Linux malware protection in Elastic Security



With our recent 7.16 Elastic Security product release, we improved our existing Linux malware feature by adding memory protection. In this blog, brought to you by Elastic’s Engineering Security Team, we lean into this recent advancement to show how we are protecting the world’s data from attack.

Recent events such as the exploitation of the Open Management Infrastructure (OMI) agent through CVE-2021-38647, which is installed by many Azure Linux machines, represents how quickly adversaries are moving from a publicly released proof-of-concept (POC) to exploitation. Another similar case with a recent VMware vCenter Server vulnerability (CVE-2021-22005) showed the same pattern where within hours of the security disclosure, malicious actors started mass scanning infrastructure targeting the vulnerability as well as performing active exploitation.

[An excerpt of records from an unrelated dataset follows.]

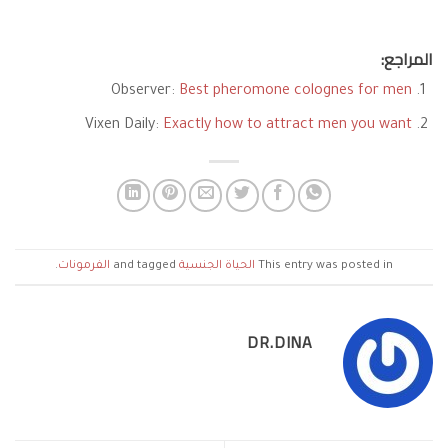
المراجع:
Observer:
Best pheromone colognes for men
Vixen Daily:
Exactly how to attract men you want
This entry was posted in
الحياة الجنسية
and tagged
الفرمونات
.
DR.DINA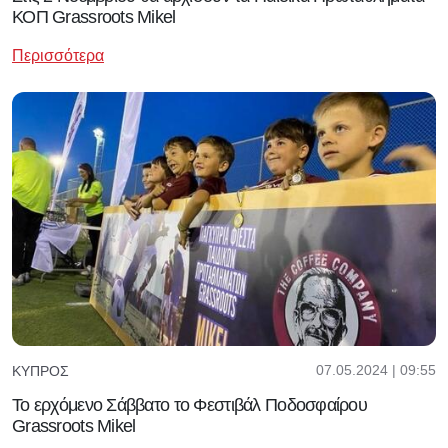
ΚΟΠ Grassroots Mikel
Περισσότερα
07.05.2024 | 09:55
ΚΎΠΡΟΣ
Το ερχόμενο Σάββατο το Φεστιβάλ Ποδοσφαίρου
Grassroots Mikel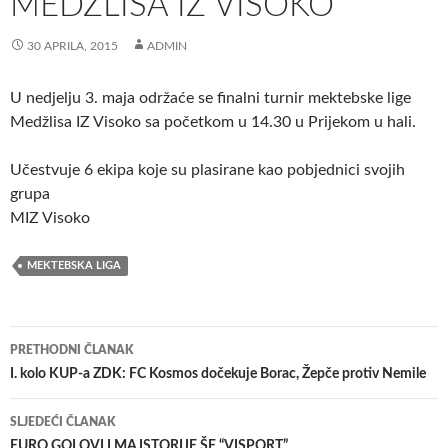
MEDŽLISA IZ VISOKO
30 APRILA, 2015
ADMIN
U nedjelju 3. maja održaće se finalni turnir mektebske lige
Medžlisa IZ Visoko sa početkom u 14.30 u Prijekom u hali.
Učestvuje 6 ekipa koje su plasirane kao pobjednici svojih
grupa
MIZ Visoko
MEKTEBSKA LIGA
Navigacija
PRETHODNI ČLANAK
članaka
I. kolo KUP-a ZDK: FC Kosmos dočekuje Borac, Žepče protiv Nemile
SLJEDEĆI ČLANAK
EURO GOLOVI I MAJSTORIJE ŠF “VISPORT”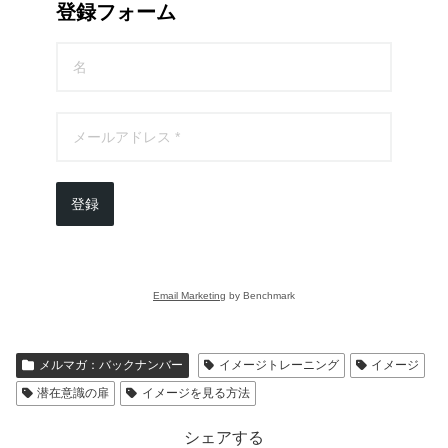
登録フォーム
登録
Email Marketing
by Benchmark
メルマガ：バックナンバー
イメージトレーニング
イメージ
潜在意識の扉
イメージを見る方法
シェアする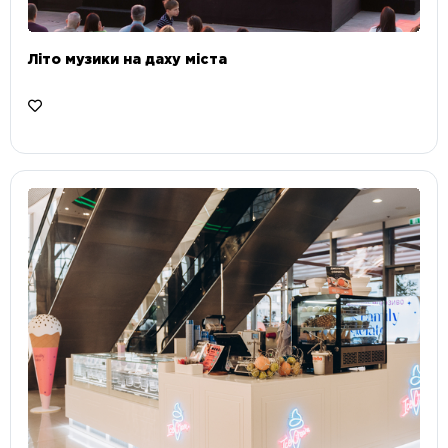
Літо музики на даху міста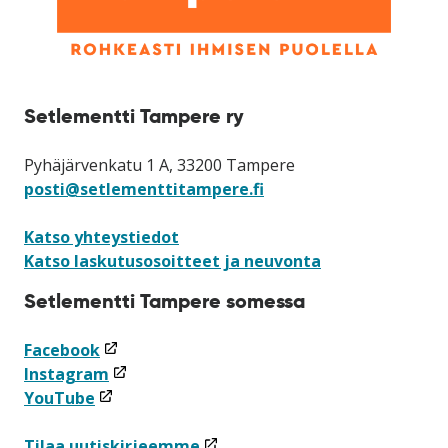
Setlementti Tampere ry
Pyhäjärvenkatu 1 A, 33200 Tampere
posti@setlementtitampere.fi
Katso yhteystiedot
Katso laskutusosoitteet ja neuvonta
Setlementti Tampere somessa
(linkki
Facebook
avataan
(linkki
Instagram
(linkki
uuteen
avataan
YouTube
avataan
ikkunaan)
uuteen
uuteen
ikkunaan)
(linkki
Tilaa uutiskirjeemme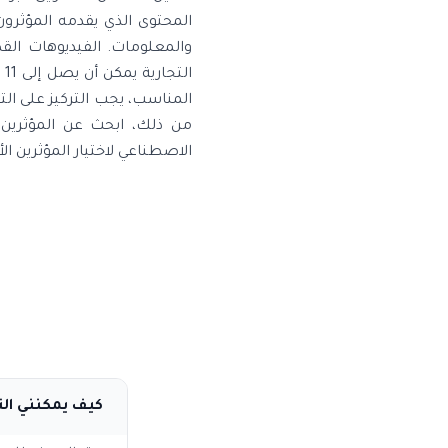
المحتوى الذي يقدمه المؤثرو
والمعلومات. الفيديوهات القص
ال
المناسب، يجب التركيز على الت
من ذلك، ابحث عن المؤثرين ا
الاصطناعي لاختيار المؤثرين ا
كيف يمكنني الت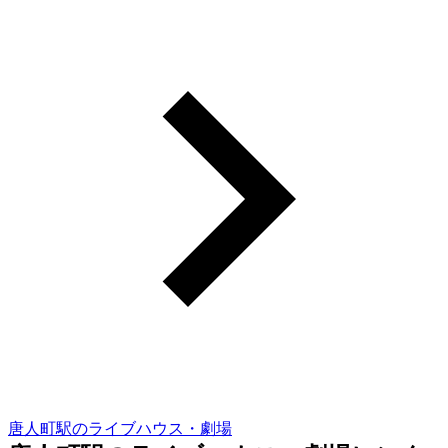
唐人町駅のライブハウス・劇場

With these observations in mind, our team is excited to have recently released a new Linux anti-malware capability leveraging machine learning techniques within the Elastic Security integration for Elastic Agent. By approaching signatures with machine learning methodologies to find significant byte sequences, we are able to use an iterative and more reliable approach than writing signatures based on an analyst’s interpretation of those byte sequences. For more context into this topic, feel free to check out Andrew Davis’ 2021 Black Hat presentation.

Linux malware protection

Linux events such as process, network, and file events along with out-of-the-box detection rules have been important parts of the Linux defense-in-depth strategy. Elastic Security now supports powerful anti-malware capabilities. This capability currently offers coverage against 150+ unique families (Xmrig, Dofloo, Mirai, etc.) and across 13 different types of categories (Cryptominer, Exploit, Trojan, etc.).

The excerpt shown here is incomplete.